Page images and extracted text:
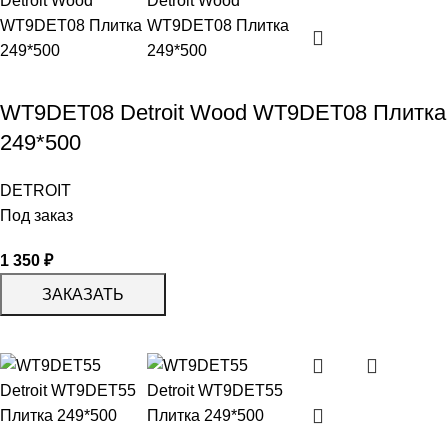
WT9DET08 Detroit Wood WT9DET08 Плитка
249*500
DETROIT
Под заказ
1 350
₽
ЗАКАЗАТЬ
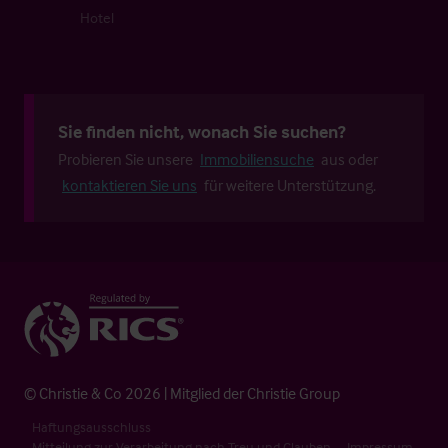
Hotel
Sie finden nicht, wonach Sie suchen?
Probieren Sie unsere
Immobiliensuche
aus oder
kontaktieren Sie uns
für weitere Unterstützung.
© Christie & Co 2026 | Mitglied der Christie Group
Haftungsausschluss
Mitteilung zur Verarbeitung nach Treu und Glauben
Impressum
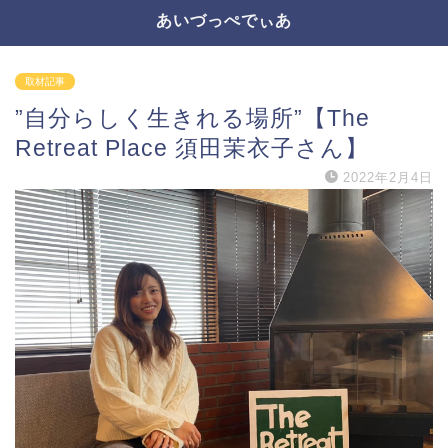
あいづっぺでぃあ
取材記事
”自分らしく生きれる場所”【The
Retreat Place 須田茉衣子さん】
2022年2月4日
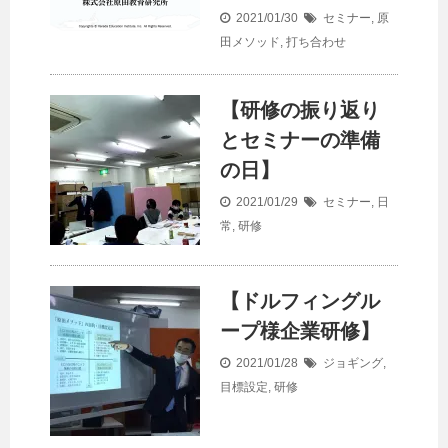
2021/01/30
セミナー
,
原
田メソッド
,
打ち合わせ
【研修の振り返り
とセミナーの準備
の日】
2021/01/29
セミナー
,
日
常
,
研修
【ドルフィングル
ープ様企業研修】
2021/01/28
ジョギング
,
目標設定
,
研修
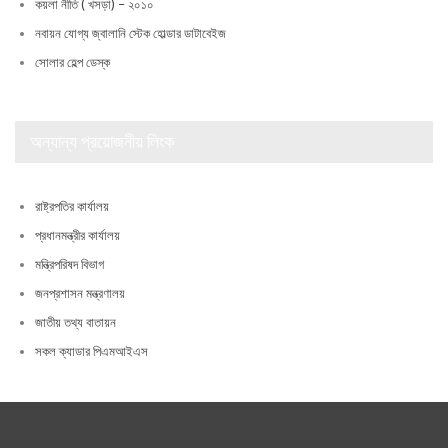
কয়লা নীতি ( খসড়া) – ২০১০
নবায়ন যোগ্য জ্বালানি স্টেক হোল্ডার ডাটাবেইজ
সোলার হেল্প ডেস্ক
অন্যান্য প্রয়োজনীয় লিংক
রাষ্ট্রপতির কার্যালয়
প্রধানমন্ত্রীর কার্যালয়
মন্ত্রিপরিষদ বিভাগ
জনপ্রশাসন মন্ত্রণালয়
জাতীয় তথ্য বাতায়ন
সকল ক্যাডার পিএমআইএস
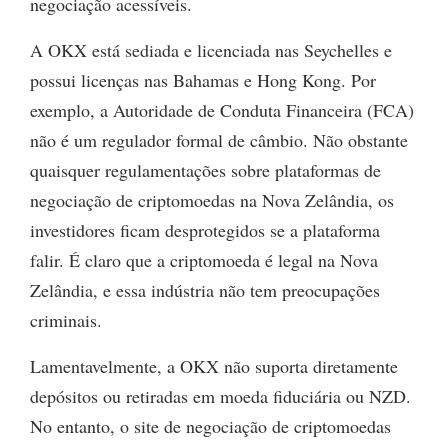
negociação acessíveis.
A OKX está sediada e licenciada nas Seychelles e
possui licenças nas Bahamas e Hong Kong. Por
exemplo, a Autoridade de Conduta Financeira (FCA)
não é um regulador formal de câmbio. Não obstante
quaisquer regulamentações sobre plataformas de
negociação de criptomoedas na Nova Zelândia, os
investidores ficam desprotegidos se a plataforma
falir. É claro que a criptomoeda é legal na Nova
Zelândia, e essa indústria não tem preocupações
criminais.
Lamentavelmente, a OKX não suporta diretamente
depósitos ou retiradas em moeda fiduciária ou NZD.
No entanto, o site de negociação de criptomoedas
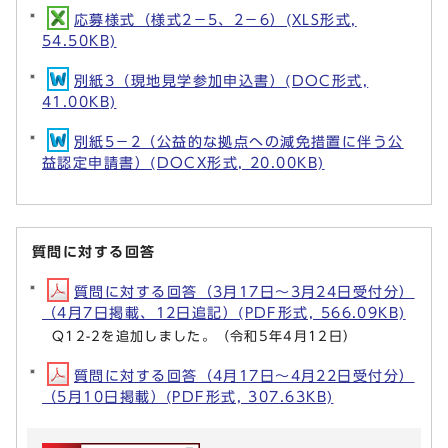
応募様式（様式2－5、2－6）(XLS形式,
54.50KB)
別紙3（現地見学参加申込書）(DOC形式,
41.00KB)
別紙5－2（公益的な拠点への減免措置に伴う公
益認定申請書）(DOCX形式, 20.00KB)
質問に対する回答
質問に対する回答（3月17日～3月24日受付分）
（4月7日掲載、12日追記）(PDF形式, 566.09KB)
Q12-2を追加しました。（令和5年4月12日）
質問に対する回答（4月17日～4月22日受付分）
（5月10日掲載）(PDF形式, 307.63KB)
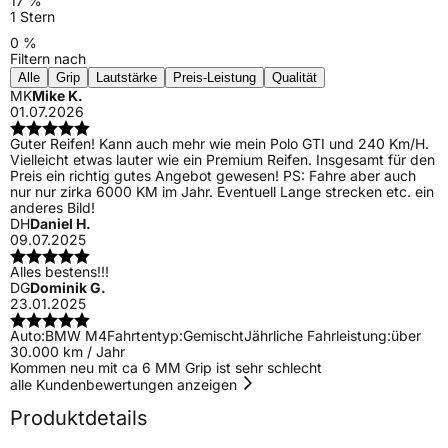
17 %
1 Stern
0 %
Filtern nach
Alle
Grip
Lautstärke
Preis-Leistung
Qualität
MK
Mike K.
01.07.2026
Guter Reifen! Kann auch mehr wie mein Polo GTI und 240 Km/H.
Vielleicht etwas lauter wie ein Premium Reifen. Insgesamt für den
Preis ein richtig gutes Angebot gewesen! PS: Fahre aber auch
nur nur zirka 6000 KM im Jahr. Eventuell Lange strecken etc. ein
anderes Bild!
DH
Daniel H.
09.07.2025
Alles bestens!!!
DG
Dominik G.
23.01.2025
Auto:
BMW M4
Fahrtentyp:
Gemischt
Jährliche Fahrleistung:
über
30.000 km / Jahr
Kommen neu mit ca 6 MM Grip ist sehr schlecht
alle Kundenbewertungen anzeigen
Produktdetails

■ **ASSIGNED TASK**
Given the records above, return exactly the lines starting at the line containing "possui licenças nas Bahamas e Hong Kong. Por" and ending at the line containing "depósitos ou retiradas", including both.

■ **TASK ANSWER**
possui licenças nas Bahamas e Hong Kong. Por
exemplo, a Autoridade de Conduta Financeira (FCA)
não é um regulador formal de câmbio. Não obstante
quaisquer regulamentações sobre plataformas de
negociação de criptomoedas na Nova Zelândia, os
investidores ficam desprotegidos se a plataforma
falir. É claro que a criptomoeda é legal na Nova
Zelândia, e essa indústria não tem preocupações
criminais.
Lamentavelmente, a OKX não suporta diretamente
depósitos ou retiradas em moeda fiduciária ou NZD.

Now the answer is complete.